Pak Yoga hanya tersenyum, dan aku meraih beberapa lembar tissue yang ada di atas meja dan memberikan nya pada Panji.


"Nih, di lap mulut lu belepotan!" ujar ku sambil menyodorkan tissue di tangan ku ke arahnya.


Tapi bukannya mengambil dengan tangannya, Panji malah menyodorkan pipinya padaku.


"Lap-in dong, tangan gue juga kotor nih!" ucap nya tanpa dosa.

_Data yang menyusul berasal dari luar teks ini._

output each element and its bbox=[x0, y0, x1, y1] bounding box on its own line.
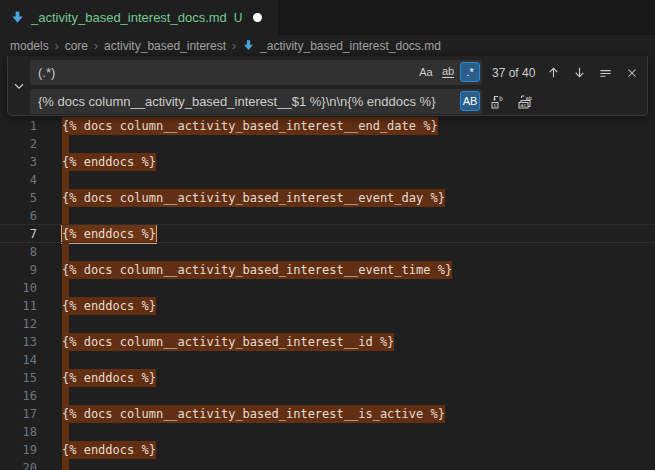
editor-line[interactable]: 4 bbox=[0, 171, 655, 189]
find-input[interactable] bbox=[30, 60, 482, 85]
find-match-highlight: {% docs column__activity_based_interest_… bbox=[62, 333, 394, 351]
line-content[interactable] bbox=[62, 459, 69, 470]
line-number: 13 bbox=[0, 333, 37, 351]
editor-line[interactable]: 3{% enddocs %} bbox=[0, 153, 655, 171]
line-number: 10 bbox=[0, 279, 37, 297]
replace-all-icon: ab ac bbox=[517, 94, 533, 110]
find-match-highlight bbox=[62, 387, 69, 405]
find-match-highlight bbox=[62, 279, 69, 297]
line-content[interactable] bbox=[62, 171, 69, 189]
line-number: 6 bbox=[0, 207, 37, 225]
whole-word-button[interactable]: ab bbox=[438, 62, 458, 82]
breadcrumb-file-label: _activity_based_interest_docs.md bbox=[260, 39, 441, 53]
editor-line[interactable]: 7{% enddocs %} bbox=[0, 225, 655, 243]
line-number: 1 bbox=[0, 117, 37, 135]
editor-line[interactable]: 2 bbox=[0, 135, 655, 153]
editor-line[interactable]: 8 bbox=[0, 243, 655, 261]
line-content[interactable]: {% enddocs %} bbox=[62, 441, 156, 459]
find-match-highlight: {% enddocs %} bbox=[62, 153, 156, 171]
replace-button[interactable]: b c bbox=[487, 91, 508, 112]
line-content[interactable]: {% docs column__activity_based_interest_… bbox=[62, 189, 445, 207]
preserve-case-button[interactable]: AB bbox=[460, 91, 480, 111]
find-match-highlight: {% docs column__activity_based_interest_… bbox=[62, 261, 452, 279]
replace-input[interactable] bbox=[30, 89, 482, 114]
line-content[interactable]: {% enddocs %} bbox=[62, 369, 156, 387]
line-content[interactable]: {% enddocs %} bbox=[62, 225, 156, 243]
replace-input-wrap: AB bbox=[30, 89, 482, 114]
editor-text-area[interactable]: 1{% docs column__activity_based_interest… bbox=[0, 56, 655, 470]
line-content[interactable] bbox=[62, 315, 69, 333]
close-find-button[interactable] bbox=[621, 62, 642, 83]
find-match-highlight bbox=[62, 315, 69, 333]
line-number: 15 bbox=[0, 369, 37, 387]
editor-line[interactable]: 15{% enddocs %} bbox=[0, 369, 655, 387]
find-match-highlight: {% enddocs %} bbox=[62, 297, 156, 315]
vscode-window: _activity_based_interest_docs.md U model… bbox=[0, 0, 655, 470]
line-content[interactable] bbox=[62, 207, 69, 225]
find-match-highlight: {% docs column__activity_based_interest_… bbox=[62, 405, 445, 423]
line-content[interactable] bbox=[62, 423, 69, 441]
editor-line[interactable]: 10 bbox=[0, 279, 655, 297]
editor-line[interactable]: 20 bbox=[0, 459, 655, 470]
editor-lines: 1{% docs column__activity_based_interest… bbox=[0, 117, 655, 470]
breadcrumb-item-models[interactable]: models bbox=[10, 39, 49, 53]
close-icon bbox=[625, 66, 639, 80]
line-content[interactable]: {% docs column__activity_based_interest_… bbox=[62, 117, 438, 135]
line-content[interactable]: {% enddocs %} bbox=[62, 297, 156, 315]
editor-line[interactable]: 16 bbox=[0, 387, 655, 405]
editor-line[interactable]: 6 bbox=[0, 207, 655, 225]
find-in-selection-button[interactable] bbox=[595, 62, 616, 83]
find-input-wrap: Aa ab .* bbox=[30, 60, 482, 85]
line-number: 12 bbox=[0, 315, 37, 333]
tab-activity-docs[interactable]: _activity_based_interest_docs.md U bbox=[0, 0, 278, 35]
breadcrumb: models › core › activity_based_interest … bbox=[0, 35, 655, 56]
line-number: 4 bbox=[0, 171, 37, 189]
editor-line[interactable]: 12 bbox=[0, 315, 655, 333]
next-match-button[interactable] bbox=[569, 62, 590, 83]
toggle-replace-button[interactable] bbox=[8, 56, 30, 115]
line-number: 2 bbox=[0, 135, 37, 153]
editor-line[interactable]: 13{% docs column__activity_based_interes… bbox=[0, 333, 655, 351]
regex-button[interactable]: .* bbox=[460, 62, 480, 82]
line-content[interactable]: {% docs column__activity_based_interest_… bbox=[62, 333, 394, 351]
breadcrumb-separator: › bbox=[232, 39, 236, 53]
line-content[interactable]: {% enddocs %} bbox=[62, 153, 156, 171]
chevron-down-icon bbox=[12, 79, 26, 93]
breadcrumb-item-file[interactable]: _activity_based_interest_docs.md bbox=[242, 39, 441, 53]
find-match-highlight: {% enddocs %} bbox=[62, 369, 156, 387]
line-number: 8 bbox=[0, 243, 37, 261]
breadcrumb-item-activity-based-interest[interactable]: activity_based_interest bbox=[104, 39, 226, 53]
editor-line[interactable]: 19{% enddocs %} bbox=[0, 441, 655, 459]
svg-text:ac: ac bbox=[520, 102, 527, 108]
line-content[interactable] bbox=[62, 351, 69, 369]
breadcrumb-item-core[interactable]: core bbox=[65, 39, 88, 53]
line-content[interactable]: {% docs column__activity_based_interest_… bbox=[62, 261, 452, 279]
markdown-file-icon bbox=[242, 39, 255, 52]
editor-line[interactable]: 14 bbox=[0, 351, 655, 369]
editor-line[interactable]: 9{% docs column__activity_based_interest… bbox=[0, 261, 655, 279]
find-match-highlight: {% enddocs %} bbox=[62, 441, 156, 459]
line-number: 19 bbox=[0, 441, 37, 459]
line-content[interactable] bbox=[62, 279, 69, 297]
modified-dot-indicator[interactable] bbox=[253, 13, 262, 22]
line-content[interactable] bbox=[62, 135, 69, 153]
previous-match-button[interactable] bbox=[543, 62, 564, 83]
current-find-match: {% enddocs %} bbox=[62, 225, 156, 243]
editor-line[interactable]: 1{% docs column__activity_based_interest… bbox=[0, 117, 655, 135]
find-row: Aa ab .* 37 of 40 bbox=[30, 60, 647, 85]
line-content[interactable] bbox=[62, 243, 69, 261]
replace-icon: b c bbox=[490, 94, 506, 110]
svg-text:ab: ab bbox=[525, 94, 532, 100]
find-match-highlight bbox=[62, 351, 69, 369]
match-case-button[interactable]: Aa bbox=[416, 62, 436, 82]
line-content[interactable]: {% docs column__activity_based_interest_… bbox=[62, 405, 445, 423]
find-match-highlight bbox=[62, 423, 69, 441]
editor-line[interactable]: 5{% docs column__activity_based_interest… bbox=[0, 189, 655, 207]
line-content[interactable] bbox=[62, 387, 69, 405]
editor-line[interactable]: 18 bbox=[0, 423, 655, 441]
line-number: 9 bbox=[0, 261, 37, 279]
editor-line[interactable]: 17{% docs column__activity_based_interes… bbox=[0, 405, 655, 423]
find-match-highlight bbox=[62, 171, 69, 189]
replace-all-button[interactable]: ab ac bbox=[514, 91, 535, 112]
editor-line[interactable]: 11{% enddocs %} bbox=[0, 297, 655, 315]
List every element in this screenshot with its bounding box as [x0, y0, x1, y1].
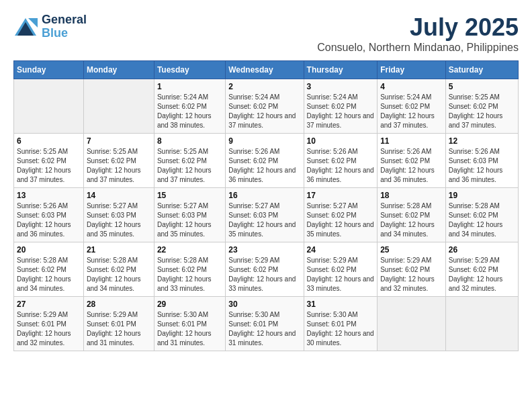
day-info: Sunrise: 5:30 AMSunset: 6:01 PMDaylight:…	[228, 310, 300, 348]
calendar-cell: 25Sunrise: 5:29 AMSunset: 6:02 PMDayligh…	[378, 242, 446, 297]
day-number: 30	[228, 300, 300, 309]
calendar-cell: 23Sunrise: 5:29 AMSunset: 6:02 PMDayligh…	[226, 242, 304, 297]
day-info: Sunrise: 5:24 AMSunset: 6:02 PMDaylight:…	[380, 93, 443, 130]
calendar-cell: 3Sunrise: 5:24 AMSunset: 6:02 PMDaylight…	[304, 79, 378, 134]
day-info: Sunrise: 5:28 AMSunset: 6:02 PMDaylight:…	[449, 201, 515, 239]
calendar-cell: 2Sunrise: 5:24 AMSunset: 6:02 PMDaylight…	[226, 79, 304, 134]
calendar-cell: 9Sunrise: 5:26 AMSunset: 6:02 PMDaylight…	[226, 134, 304, 188]
day-info: Sunrise: 5:26 AMSunset: 6:02 PMDaylight:…	[228, 147, 300, 185]
day-info: Sunrise: 5:27 AMSunset: 6:02 PMDaylight:…	[307, 201, 375, 239]
calendar-cell: 5Sunrise: 5:25 AMSunset: 6:02 PMDaylight…	[445, 79, 518, 134]
calendar-cell: 16Sunrise: 5:27 AMSunset: 6:03 PMDayligh…	[226, 188, 304, 242]
calendar-cell: 28Sunrise: 5:29 AMSunset: 6:01 PMDayligh…	[83, 297, 154, 351]
day-info: Sunrise: 5:28 AMSunset: 6:02 PMDaylight:…	[157, 256, 222, 293]
title-block: July 2025 Consuelo, Northern Mindanao, P…	[317, 13, 519, 54]
day-info: Sunrise: 5:24 AMSunset: 6:02 PMDaylight:…	[228, 93, 300, 130]
day-number: 11	[380, 136, 443, 146]
day-info: Sunrise: 5:27 AMSunset: 6:03 PMDaylight:…	[157, 201, 222, 239]
day-number: 26	[449, 245, 515, 255]
day-info: Sunrise: 5:29 AMSunset: 6:02 PMDaylight:…	[380, 256, 443, 293]
calendar-cell: 30Sunrise: 5:30 AMSunset: 6:01 PMDayligh…	[226, 297, 304, 351]
calendar-week-4: 20Sunrise: 5:28 AMSunset: 6:02 PMDayligh…	[14, 242, 519, 297]
calendar-cell: 22Sunrise: 5:28 AMSunset: 6:02 PMDayligh…	[154, 242, 225, 297]
page-title: July 2025	[317, 13, 519, 42]
page-header: General Blue July 2025 Consuelo, Norther…	[13, 13, 519, 54]
day-number: 29	[157, 300, 222, 309]
page-subtitle: Consuelo, Northern Mindanao, Philippines	[317, 42, 519, 54]
day-info: Sunrise: 5:28 AMSunset: 6:02 PMDaylight:…	[380, 201, 443, 239]
calendar-cell: 29Sunrise: 5:30 AMSunset: 6:01 PMDayligh…	[154, 297, 225, 351]
calendar-cell: 17Sunrise: 5:27 AMSunset: 6:02 PMDayligh…	[304, 188, 378, 242]
calendar-cell: 31Sunrise: 5:30 AMSunset: 6:01 PMDayligh…	[304, 297, 378, 351]
day-info: Sunrise: 5:29 AMSunset: 6:01 PMDaylight:…	[87, 310, 151, 348]
day-number: 21	[87, 245, 151, 255]
calendar-week-3: 13Sunrise: 5:26 AMSunset: 6:03 PMDayligh…	[14, 188, 519, 242]
day-number: 15	[157, 191, 222, 200]
day-number: 22	[157, 245, 222, 255]
calendar-cell: 7Sunrise: 5:25 AMSunset: 6:02 PMDaylight…	[83, 134, 154, 188]
day-number: 4	[380, 82, 443, 91]
calendar-week-1: 1Sunrise: 5:24 AMSunset: 6:02 PMDaylight…	[14, 79, 519, 134]
day-info: Sunrise: 5:26 AMSunset: 6:03 PMDaylight:…	[449, 147, 515, 185]
day-info: Sunrise: 5:25 AMSunset: 6:02 PMDaylight:…	[449, 93, 515, 130]
calendar-cell: 15Sunrise: 5:27 AMSunset: 6:03 PMDayligh…	[154, 188, 225, 242]
calendar-cell: 19Sunrise: 5:28 AMSunset: 6:02 PMDayligh…	[445, 188, 518, 242]
calendar-cell: 6Sunrise: 5:25 AMSunset: 6:02 PMDaylight…	[14, 134, 84, 188]
day-number: 9	[228, 136, 300, 146]
day-number: 31	[307, 300, 375, 309]
day-number: 3	[307, 82, 375, 91]
day-number: 7	[87, 136, 151, 146]
calendar-cell: 18Sunrise: 5:28 AMSunset: 6:02 PMDayligh…	[378, 188, 446, 242]
day-info: Sunrise: 5:30 AMSunset: 6:01 PMDaylight:…	[157, 310, 222, 348]
logo: General Blue	[13, 13, 87, 40]
day-info: Sunrise: 5:29 AMSunset: 6:02 PMDaylight:…	[228, 256, 300, 293]
weekday-header-thursday: Thursday	[304, 61, 378, 79]
day-info: Sunrise: 5:27 AMSunset: 6:03 PMDaylight:…	[87, 201, 151, 239]
calendar-cell	[14, 79, 84, 134]
day-info: Sunrise: 5:26 AMSunset: 6:02 PMDaylight:…	[380, 147, 443, 185]
day-info: Sunrise: 5:25 AMSunset: 6:02 PMDaylight:…	[87, 147, 151, 185]
calendar-cell: 4Sunrise: 5:24 AMSunset: 6:02 PMDaylight…	[378, 79, 446, 134]
day-number: 12	[449, 136, 515, 146]
logo-line2: Blue	[42, 27, 87, 40]
day-number: 28	[87, 300, 151, 309]
day-info: Sunrise: 5:25 AMSunset: 6:02 PMDaylight:…	[157, 147, 222, 185]
day-number: 24	[307, 245, 375, 255]
day-number: 2	[228, 82, 300, 91]
calendar-cell: 8Sunrise: 5:25 AMSunset: 6:02 PMDaylight…	[154, 134, 225, 188]
weekday-header-saturday: Saturday	[445, 61, 518, 79]
day-number: 19	[449, 191, 515, 200]
day-number: 18	[380, 191, 443, 200]
day-number: 20	[17, 245, 81, 255]
day-info: Sunrise: 5:30 AMSunset: 6:01 PMDaylight:…	[307, 310, 375, 348]
day-number: 17	[307, 191, 375, 200]
day-info: Sunrise: 5:28 AMSunset: 6:02 PMDaylight:…	[17, 256, 81, 293]
calendar-cell: 13Sunrise: 5:26 AMSunset: 6:03 PMDayligh…	[14, 188, 84, 242]
day-number: 23	[228, 245, 300, 255]
calendar-header-row: SundayMondayTuesdayWednesdayThursdayFrid…	[14, 61, 519, 79]
day-info: Sunrise: 5:24 AMSunset: 6:02 PMDaylight:…	[307, 93, 375, 130]
day-number: 5	[449, 82, 515, 91]
day-number: 16	[228, 191, 300, 200]
calendar-cell: 27Sunrise: 5:29 AMSunset: 6:01 PMDayligh…	[14, 297, 84, 351]
calendar-week-5: 27Sunrise: 5:29 AMSunset: 6:01 PMDayligh…	[14, 297, 519, 351]
day-info: Sunrise: 5:29 AMSunset: 6:02 PMDaylight:…	[307, 256, 375, 293]
weekday-header-sunday: Sunday	[14, 61, 84, 79]
day-info: Sunrise: 5:24 AMSunset: 6:02 PMDaylight:…	[157, 93, 222, 130]
day-number: 14	[87, 191, 151, 200]
day-number: 8	[157, 136, 222, 146]
calendar-cell: 20Sunrise: 5:28 AMSunset: 6:02 PMDayligh…	[14, 242, 84, 297]
calendar-table: SundayMondayTuesdayWednesdayThursdayFrid…	[13, 60, 519, 351]
calendar-week-2: 6Sunrise: 5:25 AMSunset: 6:02 PMDaylight…	[14, 134, 519, 188]
day-number: 6	[17, 136, 81, 146]
calendar-cell: 11Sunrise: 5:26 AMSunset: 6:02 PMDayligh…	[378, 134, 446, 188]
weekday-header-wednesday: Wednesday	[226, 61, 304, 79]
day-number: 27	[17, 300, 81, 309]
day-number: 25	[380, 245, 443, 255]
logo-line1: General	[42, 13, 87, 27]
calendar-cell: 14Sunrise: 5:27 AMSunset: 6:03 PMDayligh…	[83, 188, 154, 242]
calendar-cell	[378, 297, 446, 351]
day-info: Sunrise: 5:27 AMSunset: 6:03 PMDaylight:…	[228, 201, 300, 239]
weekday-header-tuesday: Tuesday	[154, 61, 225, 79]
calendar-cell: 24Sunrise: 5:29 AMSunset: 6:02 PMDayligh…	[304, 242, 378, 297]
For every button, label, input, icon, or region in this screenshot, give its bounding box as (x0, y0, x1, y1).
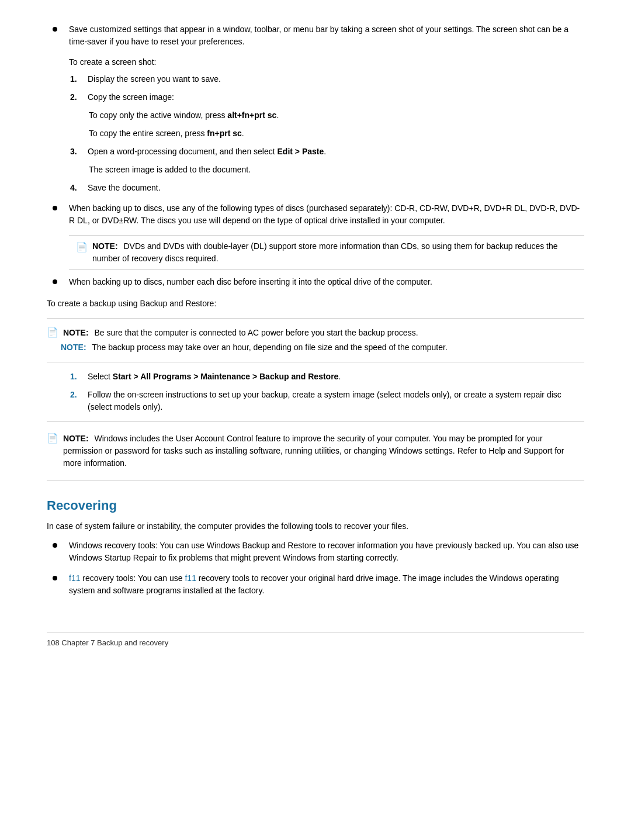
step-2: 2. Copy the screen image: (47, 91, 584, 103)
top-bullet-list: Save customized settings that appear in … (47, 23, 584, 48)
footer-text: 108 Chapter 7 Backup and recovery (47, 638, 168, 647)
note-ac-power: 📄 NOTE: Be sure that the computer is con… (47, 327, 584, 339)
note-backup-time: NOTE: The backup process may take over a… (47, 341, 584, 354)
backup-intro: To create a backup using Backup and Rest… (47, 298, 584, 310)
backup-step-2: 2. Follow the on-screen instructions to … (47, 389, 584, 413)
step-num-3: 3. (70, 146, 88, 158)
note-ac-text: NOTE: Be sure that the computer is conne… (63, 327, 418, 339)
step-num-1: 1. (70, 73, 88, 85)
recovering-text-1: Windows recovery tools: You can use Wind… (69, 540, 584, 564)
recovering-item-2: f11 recovery tools: You can use f11 reco… (47, 572, 584, 597)
step-3: 3. Open a word-processing document, and … (47, 146, 584, 158)
note-label-uac: NOTE: (63, 434, 89, 443)
backup-step-text-2: Follow the on-screen instructions to set… (88, 389, 584, 413)
note-label-ac: NOTE: (63, 328, 89, 337)
main-content: Save customized settings that appear in … (47, 23, 584, 647)
bullet-dot-2 (53, 206, 57, 210)
f11-link-2[interactable]: f11 (185, 573, 196, 583)
rule-2 (47, 362, 584, 362)
note-icon-1: 📄 (76, 240, 88, 254)
note-icon-2: 📄 (47, 327, 58, 338)
note-uac: 📄 NOTE: Windows includes the User Accoun… (47, 430, 584, 472)
note-content-uac: Windows includes the User Account Contro… (63, 434, 564, 468)
note-text-1: NOTE: DVDs and DVDs with double-layer (D… (92, 240, 577, 265)
step-4: 4. Save the document. (47, 182, 584, 194)
sub-para-2: To copy the entire screen, press fn+prt … (89, 127, 584, 140)
note-label-time: NOTE: (61, 343, 86, 352)
note-content-1: DVDs and DVDs with double-layer (DL) sup… (92, 241, 558, 263)
shortcut-1: alt+fn+prt sc (227, 110, 276, 120)
screenshot-steps: 1. Display the screen you want to save. … (47, 73, 584, 103)
bullet-item-2: When backing up to discs, use any of the… (47, 202, 584, 227)
bullet-item-3: When backing up to discs, number each di… (47, 276, 584, 288)
screenshot-steps-continued: 3. Open a word-processing document, and … (47, 146, 584, 158)
page-footer: 108 Chapter 7 Backup and recovery (47, 632, 584, 647)
note-uac-text: NOTE: Windows includes the User Account … (63, 433, 584, 469)
sub-para-1: To copy only the active window, press al… (89, 109, 584, 122)
recovering-heading: Recovering (47, 498, 584, 513)
backup-step-num-1: 1. (70, 371, 88, 383)
bullet-dot (53, 27, 57, 32)
bullet-text-3: When backing up to discs, number each di… (69, 276, 584, 288)
bullet-dot-rec-1 (53, 543, 57, 548)
note-backup-time-text: NOTE: The backup process may take over a… (61, 341, 448, 354)
step-1: 1. Display the screen you want to save. (47, 73, 584, 85)
rule-3 (47, 421, 584, 422)
second-bullet-list: When backing up to discs, use any of the… (47, 202, 584, 227)
bullet-item-1: Save customized settings that appear in … (47, 23, 584, 48)
recovering-text-2: f11 recovery tools: You can use f11 reco… (69, 572, 584, 597)
bullet-text-1: Save customized settings that appear in … (69, 23, 584, 48)
third-bullet-list: When backing up to discs, number each di… (47, 276, 584, 288)
rule-4 (47, 480, 584, 481)
sub-para-3: The screen image is added to the documen… (89, 164, 584, 176)
bullet-text-2: When backing up to discs, use any of the… (69, 202, 584, 227)
f11-link-1[interactable]: f11 (69, 573, 80, 583)
backup-steps: 1. Select Start > All Programs > Mainten… (47, 371, 584, 413)
step-text-2: Copy the screen image: (88, 91, 584, 103)
bullet-dot-3 (53, 279, 57, 284)
note-icon-uac: 📄 (47, 433, 58, 444)
step-text-1: Display the screen you want to save. (88, 73, 584, 85)
step-text-3: Open a word-processing document, and the… (88, 146, 584, 158)
recovering-item-1: Windows recovery tools: You can use Wind… (47, 540, 584, 564)
recovering-mid-text: recovery tools: You can use (80, 573, 185, 583)
recovering-intro: In case of system failure or instability… (47, 520, 584, 533)
screenshot-steps-4: 4. Save the document. (47, 182, 584, 194)
backup-step-1: 1. Select Start > All Programs > Mainten… (47, 371, 584, 383)
menu-edit-paste: Edit > Paste (278, 147, 324, 156)
bullet-dot-rec-2 (53, 576, 57, 580)
menu-path: Start > All Programs > Maintenance > Bac… (113, 372, 339, 381)
rule-1 (47, 318, 584, 319)
note-content-time: The backup process may take over an hour… (92, 343, 448, 352)
step-num-2: 2. (70, 91, 88, 103)
backup-step-text-1: Select Start > All Programs > Maintenanc… (88, 371, 584, 383)
note-content-ac: Be sure that the computer is connected t… (94, 328, 418, 337)
note-label-1: NOTE: (92, 241, 118, 251)
to-create-label: To create a screen shot: (69, 56, 584, 68)
note-box-1: 📄 NOTE: DVDs and DVDs with double-layer … (69, 235, 584, 270)
shortcut-2: fn+prt sc (207, 129, 242, 138)
recovering-list: Windows recovery tools: You can use Wind… (47, 540, 584, 597)
backup-step-num-2: 2. (70, 389, 88, 401)
step-num-4: 4. (70, 182, 88, 194)
step-text-4: Save the document. (88, 182, 584, 194)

Aku lantas memasang raut tidak suka.


"Ih, lap sendiri udah gede kan!" balas ku lagi.


"Gue kan lagi sakit, lu tega bener sih. Kan gue cuma minta tolong lap doang...!" ucapnya seperti seseorang yang teraniaya yang sedang merajuk.


Tapi belum selesai Panji bicara, pak Yoga meraih tissue yang ada di tangan ku dan mengusap noda di pipi Panji.


"Pffttt!" aku benar-benar tak bisa menahan tawaku saat ini.


"Ha ha ha !"


Wajah Panji merengut, dan pak Yoga hanya tersenyum kecil, sangat sangat kecil.


"Sudah, tidak usah berdebat lagi. Lanjutkan makan kalian!" seru pak Yoga setelah membuang tissue bekas pakai tadi ke kotak sampah yang ada di dekat pintu kamar rawat Panji ini.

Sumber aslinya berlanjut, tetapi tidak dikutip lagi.